Your task: All lines holding the word "biljetter" are to be copied from the records beneath.
** Exercise input follows **
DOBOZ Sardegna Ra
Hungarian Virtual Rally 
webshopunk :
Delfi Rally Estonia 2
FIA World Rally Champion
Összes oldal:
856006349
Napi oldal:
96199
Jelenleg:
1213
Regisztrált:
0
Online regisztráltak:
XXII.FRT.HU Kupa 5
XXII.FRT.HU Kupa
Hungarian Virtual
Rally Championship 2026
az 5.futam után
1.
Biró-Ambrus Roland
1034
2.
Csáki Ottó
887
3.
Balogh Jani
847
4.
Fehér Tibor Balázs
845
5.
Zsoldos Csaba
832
** End of Exercise input **
** Exercise input follows **
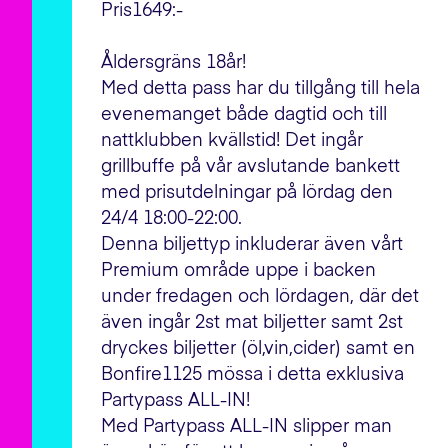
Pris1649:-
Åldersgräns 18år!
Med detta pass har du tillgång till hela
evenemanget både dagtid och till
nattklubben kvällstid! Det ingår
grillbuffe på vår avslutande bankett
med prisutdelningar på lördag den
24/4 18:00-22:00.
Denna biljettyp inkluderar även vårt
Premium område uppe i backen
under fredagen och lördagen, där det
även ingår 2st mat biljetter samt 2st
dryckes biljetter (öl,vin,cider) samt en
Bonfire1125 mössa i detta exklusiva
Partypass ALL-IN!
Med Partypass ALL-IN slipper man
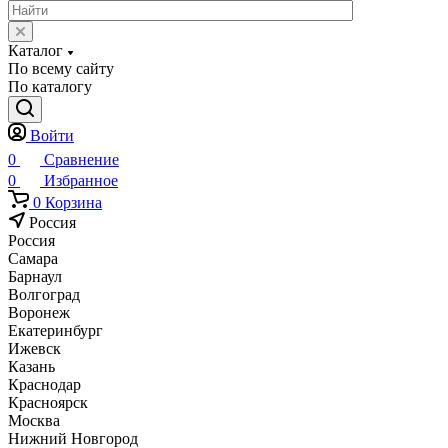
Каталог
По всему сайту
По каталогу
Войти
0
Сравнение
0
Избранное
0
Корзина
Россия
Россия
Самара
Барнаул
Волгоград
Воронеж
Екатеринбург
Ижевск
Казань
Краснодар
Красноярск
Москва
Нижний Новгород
** End of Exercise input **
Task result:
även ingår 2st mat biljetter samt 2st
dryckes biljetter (öl,vin,cider) samt en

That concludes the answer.